CRL itself is an approximate approach to learning online amplification, decentralized. It has similarities with population-based techniques, such as ACO, particle intelligence (Kennedy and Eberhart, 2001) and evolutionary data: the system takes as input a variety of DOPs, and it reinforces the choice of agents that have successfully solved DOPs given the state of the system environment; This process enhances the system`s advantages for a stable environment and can also adapt a system to its changing environment. Instead of letting agents die and being replaced by editors, CRL agents break down their solutions to clean up the outdated information system and use collaborative feedback to learn new solutions together. An alternative to the selection of common actions is to allow agents to carry out individual actions so that the collective behaviour of agents minimizes the cost function of the system (Kok and Vlassis, 2007). Experiences conducted by Claus and Boutilier with groups of independent Q-Learning officers have shown the need for agent cooperation to ensure that the actions of local agents are good globally (Claus and Boutilier, 1998).
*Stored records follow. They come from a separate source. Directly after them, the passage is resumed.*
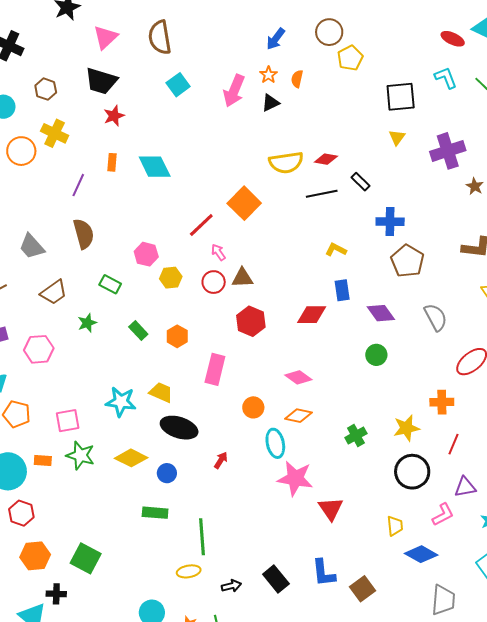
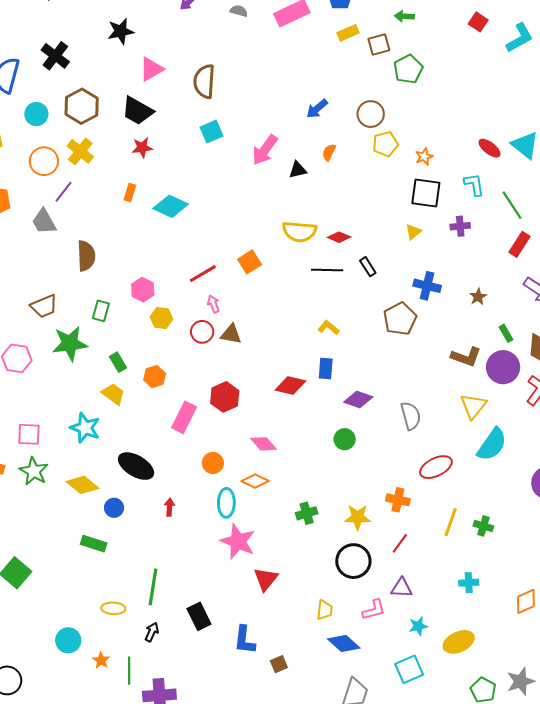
orange star: (268, 75) -> (424, 157), moved
brown hexagon: (46, 89) -> (82, 106), size x1.6
purple cross: (448, 151) -> (460, 226), moved, size x0.6
cyan diamond: (155, 167) -> (171, 206), turned -52
purple line: (78, 185) -> (64, 192), moved
orange square: (244, 203) -> (250, 262), size x0.7
blue cross: (390, 222) -> (427, 286), moved
gray trapezoid: (32, 246) -> (44, 222), moved
brown pentagon: (407, 261) -> (400, 319), moved
green rectangle: (110, 284) -> (101, 311), turned 65
purple diamond: (381, 313) -> (358, 400), turned -48
red hexagon: (251, 321) -> (225, 397), moved
green star: (87, 323) -> (70, 343), size x1.8
yellow trapezoid: (161, 392) -> (113, 394), moved
red arrow: (221, 460) -> (169, 507), turned -42
green line: (202, 537) -> (153, 587), moved
black rectangle: (276, 579) -> (199, 616), moved
black arrow: (231, 586) -> (152, 632), turned -66
brown square: (363, 589) -> (279, 664), size x0.7

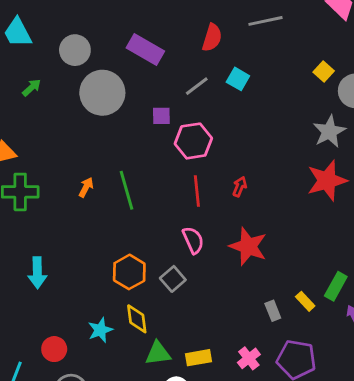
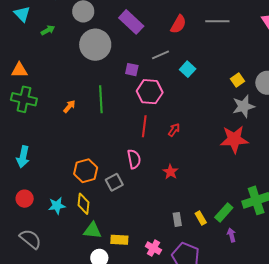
yellow square: (324, 72) -> (237, 80), moved
cyan square: (238, 79) -> (188, 69), moved
green line: (126, 190) -> (101, 99), moved
red star: (248, 246) -> (170, 172), size x0.6
red circle: (54, 349) -> (25, 199), moved
pink cross: (249, 358) -> (153, 248), turned -35

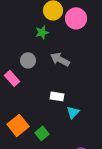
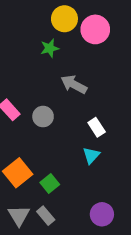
gray circle: (28, 60) -> (43, 117), moved
white rectangle: (57, 96) -> (97, 127), moved, turned 48

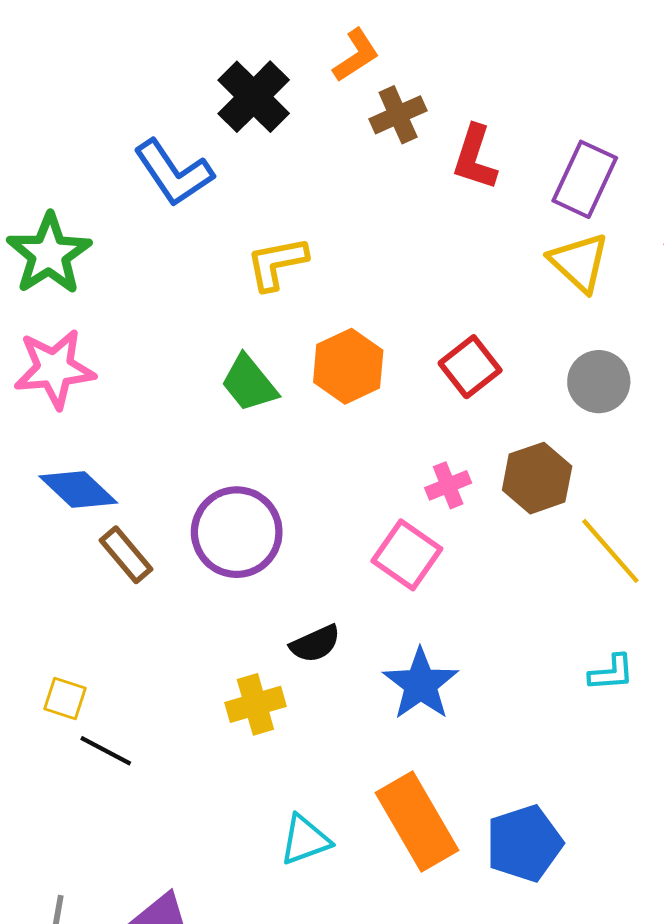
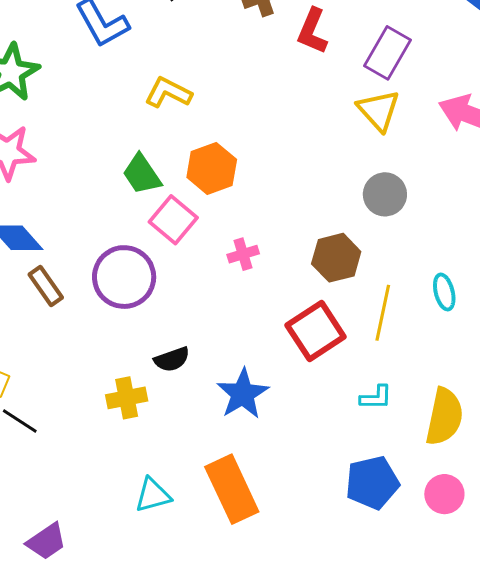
yellow L-shape: (277, 263) -> (168, 93), turned 33
red square: (470, 367) -> (316, 331), moved, size x1.4
pink cross: (448, 485) -> (243, 254), moved
yellow line: (610, 551) -> (383, 313), turned 48
pink square: (407, 555) -> (173, 220), moved
blue pentagon: (524, 843) -> (372, 483), moved

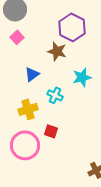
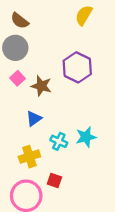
brown star: (57, 51) -> (41, 86), moved
cyan star: (82, 77) -> (86, 137), moved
Agents who are not aware of other agents may choose actions that are not optimal for the system because they use local Q-values that are supposed to be independent of the selected actions and rewards received by other agents. Another approach to building an independent learning model, where agents are not aware of each other, is the Wolperts Intelligence Collective (COIN) model (Lawson and Wolpert, 2002). In the COIN model, problems are structured to adapt the local cost models of independent agents to the system cost model to ensure that measures that are good at the local level are always good at the global level. However, the application of this approach is limited.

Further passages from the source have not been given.